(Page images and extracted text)
Content starts

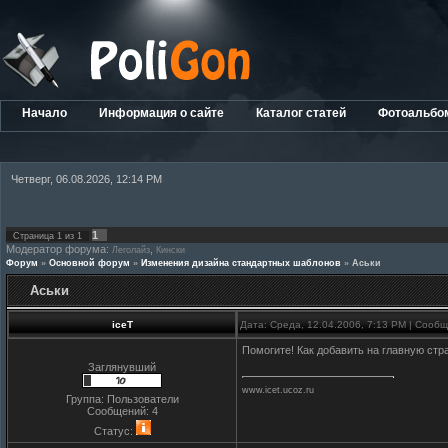
Начало
Информация о сайте
Каталог статей
Фотоальбо
Четверг, 06.08.2026, 12:14 PM
1
Страница
1
из
1
Модератор форума:
,
Леголайз
Кински
Форум
»
Основной форум
»
Изменения дизайна стандартных шаблонов
»
Аськи
Аськи
iceT
Дата: Среда, 12.04.2006, 7:13 PM | Сооб
Помогите! Как добавить на главную ст
Заглянувший
www.icet.ucoz.ru
Группа: Пользователи
Сообщений:
4
Статус:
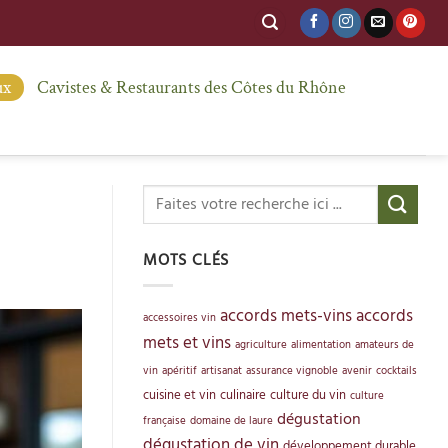
ux
Cavistes & Restaurants des Côtes du Rhône
MOTS CLÉS
accords mets-vins
accords
accessoires vin
mets et vins
agriculture
alimentation
amateurs de
vin
apéritif
artisanat
assurance vignoble
avenir
cocktails
cuisine et vin
culinaire
culture du vin
culture
dégustation
française
domaine de laure
dégustation de vin
développement durable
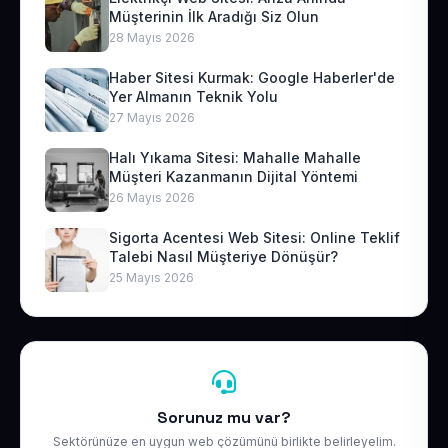
Müşterinin İlk Aradığı Siz Olun
28 Mayıs 2026
Haber Sitesi Kurmak: Google Haberler'de
Yer Almanın Teknik Yolu
27 Mayıs 2026
Halı Yıkama Sitesi: Mahalle Mahalle
Müşteri Kazanmanın Dijital Yöntemi
26 Mayıs 2026
Sigorta Acentesi Web Sitesi: Online Teklif
Talebi Nasıl Müşteriye Dönüşür?
25 Mayıs 2026
Sorunuz mu var?
Sektörünüze en uygun web çözümünü birlikte belirleyelim.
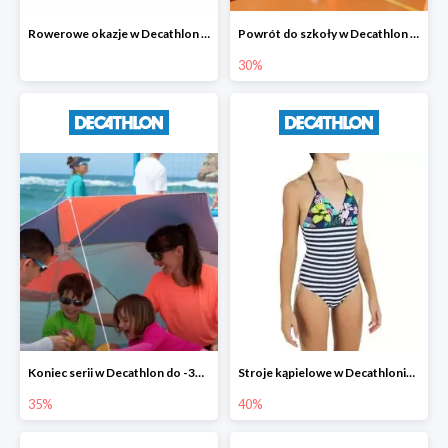
Rowerowe okazje w Decathlon do -35%
Powrót do szkoły w Decathlon do -30%
30%
Koniec serii w Decathlon do -35%
Stroje kąpielowe w Decathlonie do -40%
35%
40%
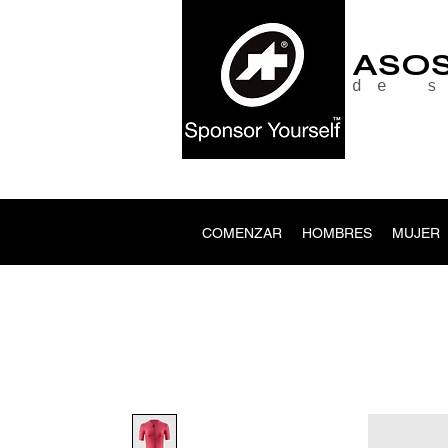
ASO
de 
COMENZAR
HOMBRES
MUJER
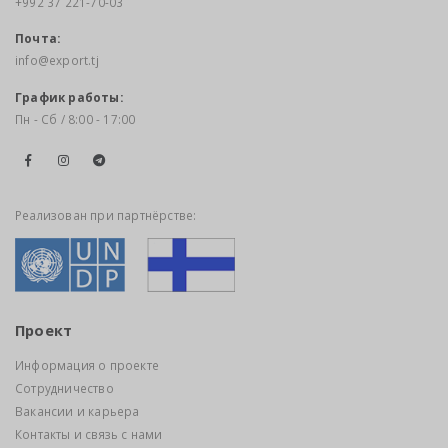
+992 37 221-70-03
Почта:
info@export.tj
График работы:
Пн - Сб / 8:00 - 17:00
Реализован при партнёрстве:
Проект
Информация о проекте
Сотрудничество
Вакансии и карьера
Контакты и связь с нами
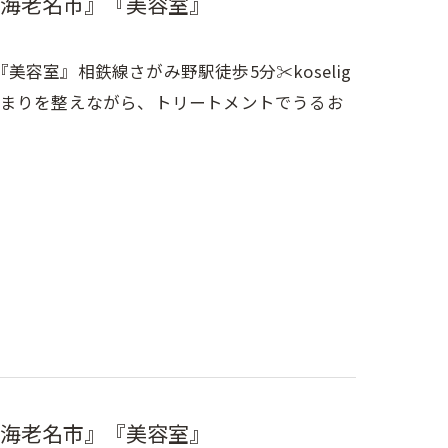
海老名市』『美容室』
室』相鉄線さがみ野駅徒歩5分✂︎koselig
のまとまりを整えながら、トリートメントでうるお
海老名市』『美容室』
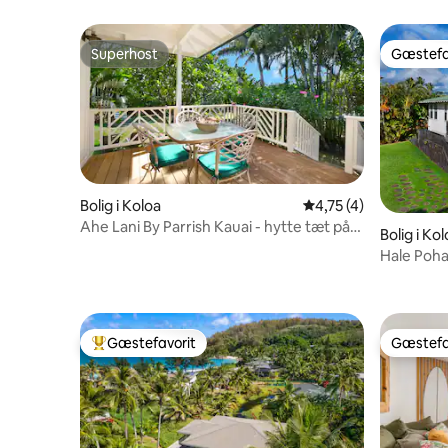
Superhost
Gæstefa
Superhost
Gæstefa
Bolig i Koloa
4,75 ud af 5 i genne
4,75 (4)
Ahe Lani By Parrish Kauai - hytte tæt på
Bolig i Ko
stranden
Hale Poha
Gæstefavorit
Gæstefa
Bedste gæstefavorit
Gæstefa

Content ends

Excluding the pictures, retype the line containing "のまとまりを整えながら、トリートメントでうるお" and all lines after it down to the end of the data above.

ANSWER AREA:
のまとまりを整えながら、トリートメントでうるお
海老名市』『美容室』
Superhost
Gæstefa
Superhost
Gæstefa
Bolig i Koloa
4,75 ud af 5 i genne
4,75 (4)
Ahe Lani By Parrish Kauai - hytte tæt på
Bolig i Ko
stranden
Hale Poha
Gæstefavorit
Gæstefa
Bedste gæstefavorit
Gæstefa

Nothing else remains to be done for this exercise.